[DATASET RECORDS Boundary: Start]

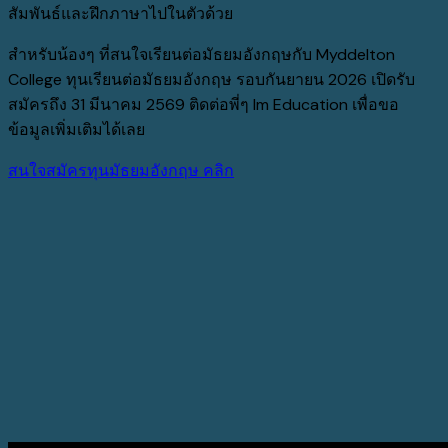
สัมพันธ์และฝึกภาษาไปในตัวด้วย
สำหรับน้องๆ ที่สนใจเรียนต่อมัธยมอังกฤษกับ Myddelton
College ทุนเรียนต่อมัธยมอังกฤษ รอบกันยายน 2026 เปิดรับ
สมัครถึง 31 มีนาคม 2569 ติดต่อพี่ๆ Im Education เพื่อขอ
ข้อมูลเพิ่มเติมได้เลย
สนใจสมัครทุนมัธยมอังกฤษ คลิก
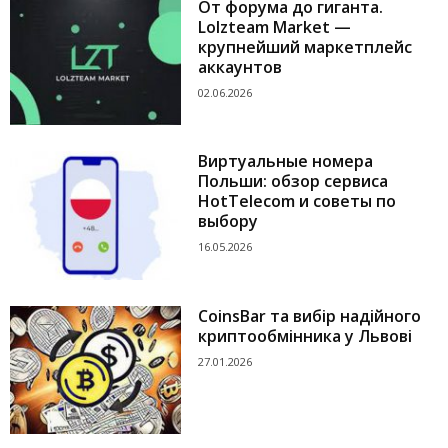
От форума до гиганта.
Lolzteam Market —
крупнейший маркетплейс
аккаунтов
02.06.2026
Виртуальные номера
Польши: обзор сервиса
HotTelecom и советы по
выбору
16.05.2026
CoinsBar та вибір надійного
криптообмінника у Львові
27.01.2026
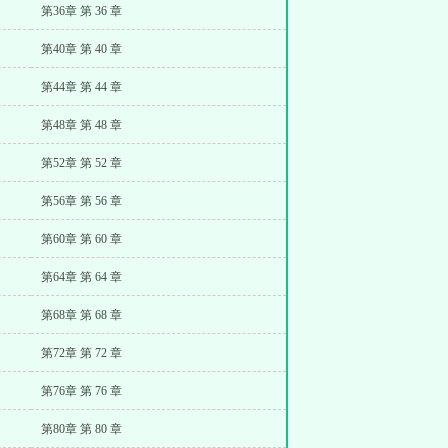
第36章 第 36 章
第40章 第 40 章
第44章 第 44 章
第48章 第 48 章
第52章 第 52 章
第56章 第 56 章
第60章 第 60 章
第64章 第 64 章
第68章 第 68 章
第72章 第 72 章
第76章 第 76 章
第80章 第 80 章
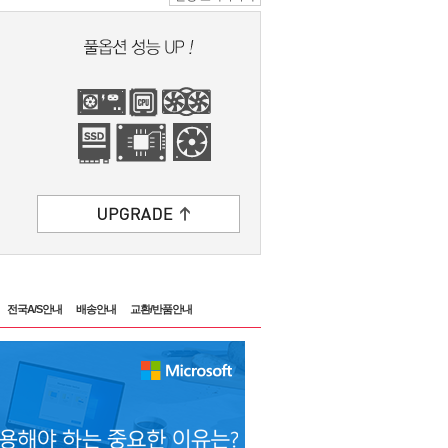
전국A/S안내
배송안내
교환/반품안내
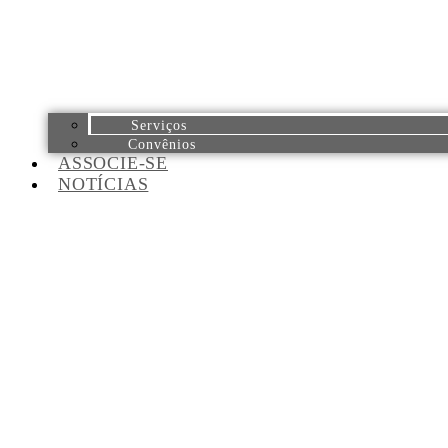
Serviços
Convênios
ASSOCIE-SE
NOTÍCIAS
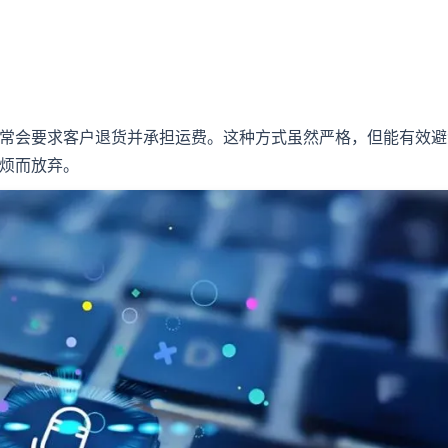
常会要求客户退货并承担运费。这种方式虽然严格，但能有效避
烦而放弃。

[DATASET RECORDS Boundary: End]

# EXERCISE INSTRUCTIONS
Starting where a line contains "第44章 第 44 章" and finishing at the last line above, set down every line exactly as it reads, with no pictures.

# TASK ANSWER
第44章 第 44 章
第48章 第 48 章
第52章 第 52 章
第56章 第 56 章
第60章 第 60 章
第64章 第 64 章
第68章 第 68 章
第72章 第 72 章
第76章 第 76 章
第80章 第 80 章
전국A/S안내
배송안내
교환/반품안내
Serviços
Convênios
ASSOCIE-SE
NOTÍCIAS
常会要求客户退货并承担运费。这种方式虽然严格，但能有效避
烦而放弃。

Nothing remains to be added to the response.